- **Dataset records**:

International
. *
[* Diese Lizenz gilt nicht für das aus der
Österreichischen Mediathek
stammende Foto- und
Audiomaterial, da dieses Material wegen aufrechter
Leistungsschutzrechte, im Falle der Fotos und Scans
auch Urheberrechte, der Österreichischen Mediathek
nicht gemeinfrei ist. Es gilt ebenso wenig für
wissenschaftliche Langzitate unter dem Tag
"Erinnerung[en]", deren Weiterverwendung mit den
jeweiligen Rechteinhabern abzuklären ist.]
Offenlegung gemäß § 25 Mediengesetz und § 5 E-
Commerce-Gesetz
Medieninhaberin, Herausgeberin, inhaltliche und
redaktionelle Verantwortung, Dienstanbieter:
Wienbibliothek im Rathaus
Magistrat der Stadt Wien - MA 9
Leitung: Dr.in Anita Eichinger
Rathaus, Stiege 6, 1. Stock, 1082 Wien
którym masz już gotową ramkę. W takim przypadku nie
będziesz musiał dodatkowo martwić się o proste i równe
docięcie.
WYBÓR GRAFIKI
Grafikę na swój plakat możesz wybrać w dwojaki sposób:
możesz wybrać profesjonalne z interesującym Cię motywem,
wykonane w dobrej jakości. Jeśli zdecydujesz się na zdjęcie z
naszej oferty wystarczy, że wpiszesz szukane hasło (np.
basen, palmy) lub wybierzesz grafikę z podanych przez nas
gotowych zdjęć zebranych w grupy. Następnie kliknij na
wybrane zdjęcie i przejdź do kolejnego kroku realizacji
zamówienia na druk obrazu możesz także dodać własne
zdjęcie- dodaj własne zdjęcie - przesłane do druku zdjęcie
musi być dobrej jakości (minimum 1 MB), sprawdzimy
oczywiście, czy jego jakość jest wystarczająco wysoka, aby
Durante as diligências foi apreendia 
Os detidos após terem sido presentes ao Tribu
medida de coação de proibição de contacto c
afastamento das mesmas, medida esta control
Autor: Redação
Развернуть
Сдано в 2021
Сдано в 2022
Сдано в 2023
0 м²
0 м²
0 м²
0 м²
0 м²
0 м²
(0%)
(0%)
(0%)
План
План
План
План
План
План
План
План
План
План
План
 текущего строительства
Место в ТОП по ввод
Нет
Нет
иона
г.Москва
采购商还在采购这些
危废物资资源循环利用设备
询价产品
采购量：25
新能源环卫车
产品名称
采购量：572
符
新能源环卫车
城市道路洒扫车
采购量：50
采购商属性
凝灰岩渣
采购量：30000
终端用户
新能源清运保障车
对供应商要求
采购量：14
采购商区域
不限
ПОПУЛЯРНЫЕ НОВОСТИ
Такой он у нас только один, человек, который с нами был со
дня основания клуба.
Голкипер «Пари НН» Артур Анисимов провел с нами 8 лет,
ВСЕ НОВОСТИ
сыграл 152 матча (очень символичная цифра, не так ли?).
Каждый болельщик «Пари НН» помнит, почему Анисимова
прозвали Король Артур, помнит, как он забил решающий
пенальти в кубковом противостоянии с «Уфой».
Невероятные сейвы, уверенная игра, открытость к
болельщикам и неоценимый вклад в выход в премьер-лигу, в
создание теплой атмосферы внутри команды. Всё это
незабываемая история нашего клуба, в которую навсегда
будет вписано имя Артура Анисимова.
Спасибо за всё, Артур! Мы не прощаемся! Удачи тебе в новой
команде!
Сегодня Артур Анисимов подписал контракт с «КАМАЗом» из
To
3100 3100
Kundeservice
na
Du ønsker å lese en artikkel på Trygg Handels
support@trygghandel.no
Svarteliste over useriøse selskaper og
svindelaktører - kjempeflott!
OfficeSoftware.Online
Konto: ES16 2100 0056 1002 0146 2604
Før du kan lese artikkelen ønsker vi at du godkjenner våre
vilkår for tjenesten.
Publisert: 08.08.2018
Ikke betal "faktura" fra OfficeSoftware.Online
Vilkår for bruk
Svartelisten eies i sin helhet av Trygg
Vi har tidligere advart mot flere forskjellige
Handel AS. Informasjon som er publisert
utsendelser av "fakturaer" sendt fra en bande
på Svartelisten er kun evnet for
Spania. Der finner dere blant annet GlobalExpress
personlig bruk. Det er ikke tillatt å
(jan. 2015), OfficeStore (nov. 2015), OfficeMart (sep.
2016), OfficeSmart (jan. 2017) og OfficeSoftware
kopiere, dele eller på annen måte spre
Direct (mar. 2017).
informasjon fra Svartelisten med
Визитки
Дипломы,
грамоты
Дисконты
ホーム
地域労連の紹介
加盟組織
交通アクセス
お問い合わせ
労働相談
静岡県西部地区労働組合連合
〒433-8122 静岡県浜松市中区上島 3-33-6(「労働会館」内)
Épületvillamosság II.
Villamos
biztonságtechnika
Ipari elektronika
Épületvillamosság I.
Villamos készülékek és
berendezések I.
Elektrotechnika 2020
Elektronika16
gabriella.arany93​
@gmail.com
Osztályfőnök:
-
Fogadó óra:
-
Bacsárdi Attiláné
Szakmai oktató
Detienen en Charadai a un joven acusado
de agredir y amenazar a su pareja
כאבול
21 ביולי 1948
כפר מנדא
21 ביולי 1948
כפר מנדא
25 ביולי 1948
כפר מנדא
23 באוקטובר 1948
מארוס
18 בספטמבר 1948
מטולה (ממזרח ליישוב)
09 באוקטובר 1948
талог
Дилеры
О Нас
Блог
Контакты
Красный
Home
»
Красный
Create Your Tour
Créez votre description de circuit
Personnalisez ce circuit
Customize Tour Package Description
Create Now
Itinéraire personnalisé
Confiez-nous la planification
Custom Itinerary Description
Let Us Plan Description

- **TASK DESCRIPTION**:
Where the word "Пари" appears in a line of the entries, copy that line.

- **TASK RESULT**:
Голкипер «Пари НН» Артур Анисимов провел с нами 8 лет,
Каждый болельщик «Пари НН» помнит, почему Анисимова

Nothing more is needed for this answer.